Come riporta Libero, la procedura si inceppa mente si predispone il trasferimento dei pazienti. Il sindaco di Grado Dario Raugna ha chiesto maggiori informazioni e un coinvolgimento della comunità locale. Quindi l’assessore Riccardi lo ha meso al corrente della situazione. E gli ha spiegato che, di fronte all’emergenza, “l’azienda sanitaria giuliano isontina ha verificato le strutture adeguate a contenere il fenomeno e, dopo aver ipotizzato l’ospizio marino a Grado, ne ha richiesto la disponibilità ai titolari, ricevendo una risposta positiva”. Per il primo cittadino le cose non stanno così e ha sottolineato che la comunicazione della Regione sarebbe il prodotto di “un mare di superficialità da parte di chi aveva già comunicato alla stampa che questi pazienti erano in procinto di arrivare”.

Nel mezzo si inserisce la posizione dell’ospizio marino. Il direttore Massimo Mascolo ha detto che la struttura ha dato la sua disponibilità ad accogliere gli anziani ma dopo aver valutato il sistema di sicurezza, condiviso il piano di isolamento, formato il personale e trovato i dispositivi di protezione.
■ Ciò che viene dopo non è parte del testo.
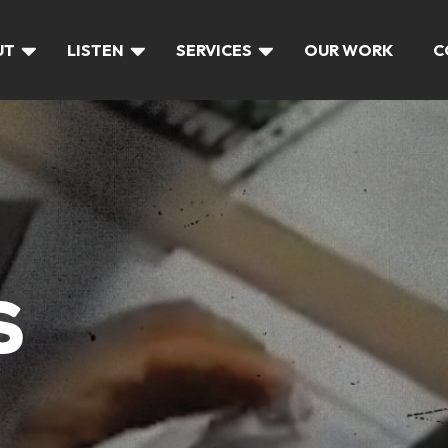
UT
LISTEN
SERVICES
OUR WORK
C
S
In sostanza, il piano di trasferimento è saltato.

Intanto Furio Honsell, consigliere regionale di Open Sinistra Fvg, ha accusato la giunta regionale di centrodestra evidenziando che “la reazione preoccupata dei gradesi è condivisibile” e temendo che “con questa decisione i contagi possano aumentare compromettendo la salute dei cittadini ma anche la stagione estiva su cui si basa gran parte dell' economia dei suoi cittadini" . ll 4 aprile lo stesso Honsell aveva chiesto alla giunta "per la tutela sanitaria dei cittadini stranieri accolti nei centri di accoglienza" e aveva ribadito la necessità di prendere "provvedimenti di umanità" nei loro confronti.